Play Back is a 2021 Indian Telugu-language science fiction drama film written and directed by Jakka Hari Prasad. The film stars Dinesh Tej, Ananya Nagalla, Arjun Kalyan, and Spandana. Play Back is marketed as the first Indian film based on cross time connection. The plot follows Karthik (Tej) and Sujatha (Nagalla), two people from different time periods who connect together through a phone call. The film was released on 5 March 2021. The director remade the film in Kannada as Gana (2025).

== Plot ==

In 2019, crime reporter Karthik, who works in TV5, moves into an old house. The landline in his house receives a phone call from Sujatha which is intended for someone else. Sujatha's landline, however, repeatedly connects only to Kathik's landline. With no choice left, Sujatha seeks Karthik's help on her passport issue which he obliges. He tries to help her out but soon they realize that they are in different time periods, Karthik in 2019 and Sujatha in 1993.

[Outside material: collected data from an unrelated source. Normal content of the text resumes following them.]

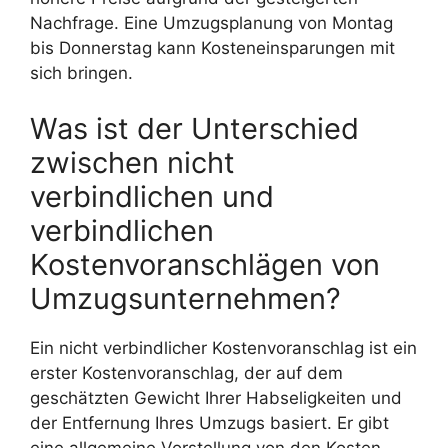
Nachfrage. Eine Umzugsplanung von Montag
bis Donnerstag kann Kosteneinsparungen mit
sich bringen.
Was ist der Unterschied
zwischen nicht
verbindlichen und
verbindlichen
Kostenvoranschlägen von
Umzugsunternehmen?
Ein nicht verbindlicher Kostenvoranschlag ist ein
erster Kostenvoranschlag, der auf dem
geschätzten Gewicht Ihrer Habseligkeiten und
der Entfernung Ihres Umzugs basiert. Er gibt
eine allgemeine Vorstellung von den Kosten,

== Production and release ==
Hari Prasad Jakka who worked as a co-writer for Sukumar's films such as 100% Love (2011) and 1: Nenokkadine (2014) helmed the project. The film was theatrically released on 5 March 2021. It was later released on the streaming platform Aha on 25 May 2021.

== Reception ==
Venkata Chari of HMTV appreciated Jakka's direction and his handling of the cross-time concept, stating: "This is a film that would thrill the audience." He opined that the film could have been better had the loop-holes been addressed. Surya Prakash of Asianet News rated the film 2.75/5 also echoed the same and lauded the novel attempt. He compared the film with the 2016 South Korean TV series Signal but added that Jakka adapted the script to Telugu nativity with more emotion and drama.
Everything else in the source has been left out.